• PROBLEM:
Work out the number of lines in the records that include the word "রহণয"; reply with that number alone.

##### PROVIDED DATA #####

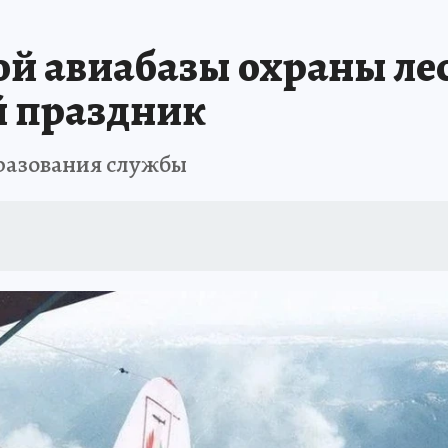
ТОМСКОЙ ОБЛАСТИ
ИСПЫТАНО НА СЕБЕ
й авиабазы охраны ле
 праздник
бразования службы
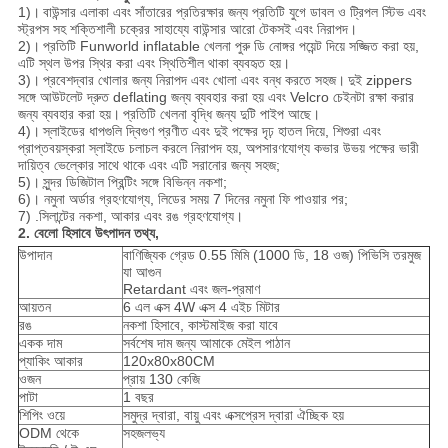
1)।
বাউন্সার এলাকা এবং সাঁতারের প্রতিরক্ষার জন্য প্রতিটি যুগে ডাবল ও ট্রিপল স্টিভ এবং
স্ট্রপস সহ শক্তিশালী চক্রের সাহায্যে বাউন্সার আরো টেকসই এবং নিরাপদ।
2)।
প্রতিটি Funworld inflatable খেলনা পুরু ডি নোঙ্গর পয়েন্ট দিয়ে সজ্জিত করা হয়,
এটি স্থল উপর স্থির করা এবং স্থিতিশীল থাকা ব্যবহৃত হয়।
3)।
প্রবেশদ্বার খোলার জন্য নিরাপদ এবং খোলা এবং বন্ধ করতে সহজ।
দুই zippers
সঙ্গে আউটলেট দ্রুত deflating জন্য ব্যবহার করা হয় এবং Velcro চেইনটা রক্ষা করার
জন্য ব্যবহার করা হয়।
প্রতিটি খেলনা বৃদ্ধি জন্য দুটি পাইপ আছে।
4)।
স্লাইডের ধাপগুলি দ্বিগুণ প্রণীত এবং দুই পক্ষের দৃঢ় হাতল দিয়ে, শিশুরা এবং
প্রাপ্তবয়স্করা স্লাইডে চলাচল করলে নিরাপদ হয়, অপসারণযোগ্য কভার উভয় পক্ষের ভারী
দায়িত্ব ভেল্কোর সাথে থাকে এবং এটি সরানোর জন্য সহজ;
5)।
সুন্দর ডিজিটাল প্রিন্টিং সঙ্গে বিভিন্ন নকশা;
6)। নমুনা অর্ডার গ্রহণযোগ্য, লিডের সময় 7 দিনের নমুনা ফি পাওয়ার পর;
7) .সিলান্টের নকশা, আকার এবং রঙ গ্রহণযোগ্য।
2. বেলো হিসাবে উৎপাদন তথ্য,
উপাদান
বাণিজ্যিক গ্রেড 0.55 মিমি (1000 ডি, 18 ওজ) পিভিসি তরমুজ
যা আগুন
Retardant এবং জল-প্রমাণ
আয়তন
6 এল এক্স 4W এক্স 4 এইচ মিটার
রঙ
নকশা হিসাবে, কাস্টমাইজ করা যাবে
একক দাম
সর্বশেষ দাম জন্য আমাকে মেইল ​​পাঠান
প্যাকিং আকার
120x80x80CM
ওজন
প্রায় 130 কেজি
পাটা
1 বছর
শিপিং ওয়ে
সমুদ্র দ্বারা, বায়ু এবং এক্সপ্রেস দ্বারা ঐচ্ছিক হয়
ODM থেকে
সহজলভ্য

#####

• SOLUTION TO THIS EXERCISE:
2